Altera (ALTR, Financial) is having a solid run in the FPGA market; recently, the stock had its “market outperform” rating restated by stock analysts at JMP Securities in a report issued on Friday. They currently have a $47 price objective on the stock, up from their previous price objective of $45. JMP Securities’ price objective points to a potential upside of approximately 28.84% from the company’s current price. Besides JMP, other analysts have also reiterated a positive outlook for the stock on the back of robust second quarter results reported by the company as well as the future opportunities.

Altera last released its earnings data on Thursday, July 24th. The company reported $0.41 EPS for the quarter, beating the Thomson Reuters consensus estimate of $0.37 by $0.04. The company had revenue of $491.50 million for the quarter, compared to the consensus estimate of $480.22 million. During the same quarter last year, the company posted $0.31 earnings per share. Altera’s revenue was up 16.5% compared to the same quarter last year. The double-digit revenue growth from the new products helped the company to announce such robust results. The performance by its 28 nm FPGA and 40 nm products came in better than expected and catapulted Altera’s topline.

Securing partnerships

In its earnings call, Altera’s management pointed out that it is forging partnerships with several key customers, especially in the area of software-defined networking and server acceleration. One of its key customer includes Microsoft Corporation (MSFT, Financial),who is seeking to accelerate portions of Microsoft's Bing web search engine. Based on the results of this collaboration, Bing plans to roll out Altera FPGA-accelerated servers to process customer searches in one of its data centers starting in early 2015.

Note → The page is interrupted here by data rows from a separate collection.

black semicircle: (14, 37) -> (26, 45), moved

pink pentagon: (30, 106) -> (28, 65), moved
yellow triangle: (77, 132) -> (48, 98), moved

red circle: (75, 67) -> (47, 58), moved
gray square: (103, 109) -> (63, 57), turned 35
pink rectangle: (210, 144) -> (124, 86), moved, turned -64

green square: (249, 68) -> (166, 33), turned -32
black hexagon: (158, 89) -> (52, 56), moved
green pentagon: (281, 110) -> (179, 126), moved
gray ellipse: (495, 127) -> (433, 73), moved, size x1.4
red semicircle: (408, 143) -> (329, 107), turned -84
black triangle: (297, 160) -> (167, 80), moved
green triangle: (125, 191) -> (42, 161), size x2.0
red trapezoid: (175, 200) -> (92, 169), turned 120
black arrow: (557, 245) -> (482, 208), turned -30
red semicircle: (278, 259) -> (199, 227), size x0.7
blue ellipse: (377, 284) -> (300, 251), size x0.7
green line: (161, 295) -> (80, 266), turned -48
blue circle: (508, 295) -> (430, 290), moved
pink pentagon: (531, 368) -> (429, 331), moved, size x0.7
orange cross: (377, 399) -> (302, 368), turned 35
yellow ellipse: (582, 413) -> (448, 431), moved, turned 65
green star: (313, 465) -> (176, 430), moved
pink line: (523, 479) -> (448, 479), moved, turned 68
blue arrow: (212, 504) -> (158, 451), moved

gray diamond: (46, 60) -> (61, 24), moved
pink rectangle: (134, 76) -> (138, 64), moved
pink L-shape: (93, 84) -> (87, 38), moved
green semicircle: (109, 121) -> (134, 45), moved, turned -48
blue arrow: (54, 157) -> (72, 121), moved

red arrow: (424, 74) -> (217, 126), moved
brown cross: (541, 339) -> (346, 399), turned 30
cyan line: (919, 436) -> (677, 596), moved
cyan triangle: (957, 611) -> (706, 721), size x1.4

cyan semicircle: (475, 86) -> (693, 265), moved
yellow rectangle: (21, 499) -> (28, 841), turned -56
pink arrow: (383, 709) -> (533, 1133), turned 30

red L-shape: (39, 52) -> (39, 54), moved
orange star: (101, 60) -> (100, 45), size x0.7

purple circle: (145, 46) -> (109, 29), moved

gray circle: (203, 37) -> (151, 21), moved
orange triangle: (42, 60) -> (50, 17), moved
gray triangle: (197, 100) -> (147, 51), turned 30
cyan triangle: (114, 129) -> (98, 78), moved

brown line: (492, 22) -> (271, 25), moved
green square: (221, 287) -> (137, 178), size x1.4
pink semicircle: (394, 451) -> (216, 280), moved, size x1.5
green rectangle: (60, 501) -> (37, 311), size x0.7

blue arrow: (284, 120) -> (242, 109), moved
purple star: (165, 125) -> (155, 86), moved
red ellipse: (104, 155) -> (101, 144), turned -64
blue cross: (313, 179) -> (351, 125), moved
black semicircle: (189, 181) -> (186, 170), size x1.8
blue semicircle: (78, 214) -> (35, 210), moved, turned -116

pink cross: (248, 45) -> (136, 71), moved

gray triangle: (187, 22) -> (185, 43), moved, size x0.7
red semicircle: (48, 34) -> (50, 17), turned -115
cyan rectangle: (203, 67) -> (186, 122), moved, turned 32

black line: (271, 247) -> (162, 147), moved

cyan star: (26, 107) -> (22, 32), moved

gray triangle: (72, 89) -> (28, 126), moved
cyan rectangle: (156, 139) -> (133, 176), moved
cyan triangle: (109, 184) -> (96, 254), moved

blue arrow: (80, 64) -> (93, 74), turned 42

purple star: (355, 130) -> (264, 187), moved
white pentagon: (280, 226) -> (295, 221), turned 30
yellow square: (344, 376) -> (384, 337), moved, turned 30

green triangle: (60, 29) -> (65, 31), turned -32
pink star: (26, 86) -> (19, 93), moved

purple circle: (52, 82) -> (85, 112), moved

Altera's FPGAs accelerate the processing of large amounts of data on servers, which helps address big data challenges and massive distributed workloads. Altera's view of the software defined data center is that FPGAs are helping drive the transformation of the modern data center with a virtualized infrastructure delivered as a service using commodity servers. In this environment, FPGAs can deliver performance advantages, in some cases orders of magnitude improvements, with significantly lower power consumption than alternative approaches. A data center with reconfigurable fabric enabled by Altera FPGAs provides greater business agility, and its complexity can be managed as it scales.

In fact looking forward, Altera expects the server market to be one of its fastest-growing opportunities. The company is counting on the increasing demand for acceleration applications, along with search, compression, and encryption, to drive its revenue in the data center and cloud market.

Getting ahead

Quite recently, there were observations that Altera was taking market share from its rival Xilinx (XLNX, Financial) and the last quarter results reported by Altera support that. While Xilinx had a tough quarter, the disappointing forecasts for Q2 2015 have only dented the confidence of investors. Much like Altera, Xilinx’s performance has been driven by its 28-nanometer product family. This chip platform is seeing heavy demand in the Chinese markets because of the LTE rollout, and both these semiconductor companies have lucrative opportunities in that market.

Altera, however, believes that companies will shift to the 20-nm platform going forward, and finally to the 14-nm platform. The company is already shipping samples of its 20-nm products to customers, and it has started testing the 14-nm chips that are based on Intel's (INTC) Tri-Gate technology. Now, Xilinx also ships its 20-nm products and in fact it began doing so in the last year itself. But, Altera believes that its superior software configuration can help it beat Xilinx. While Xilinx shipped its 20-nm chips to market ahead of its competitor, the circuit architecture is not yet widely used, and Altera's own 20-nm offering may enjoy greater support due to software advantages on the company's platform as mentioned by the company itself.

On top of declining traction of 20-nm chips, Xilinx is also lagging in sales of its 28-nm family of chips. Altera's 28-nanometer chip platform grew 30% sequentially, indicating that the product is gaining traction. Xilinx, meanwhile, is faltering, as sales of its 28-nanometer chips were down slightly on a sequential basis in the first quarter. Looking ahead, there's a strong possibility that Altera will be able to cut into Xilinx's market share further on the back of its product development moves.

Takeaway

Currently, Altera is trading at a forward multiple of around 20, which makes it a justified buy in keeping with the massive opportunities that await the giant. Its balance sheet is also in good shape, with $2.81 billion in cash, $1.49 billion in debt and a strong current ratio of 5.73. Additionally, the company raised its quarterly dividend by a hefty 20% after reporting solid results and, therefore, carries a yield tag of approximately 2.20%. Therefore, Altera is good investment candidate considering that Xilinx faces comparatively higher risks and consequently, more downside.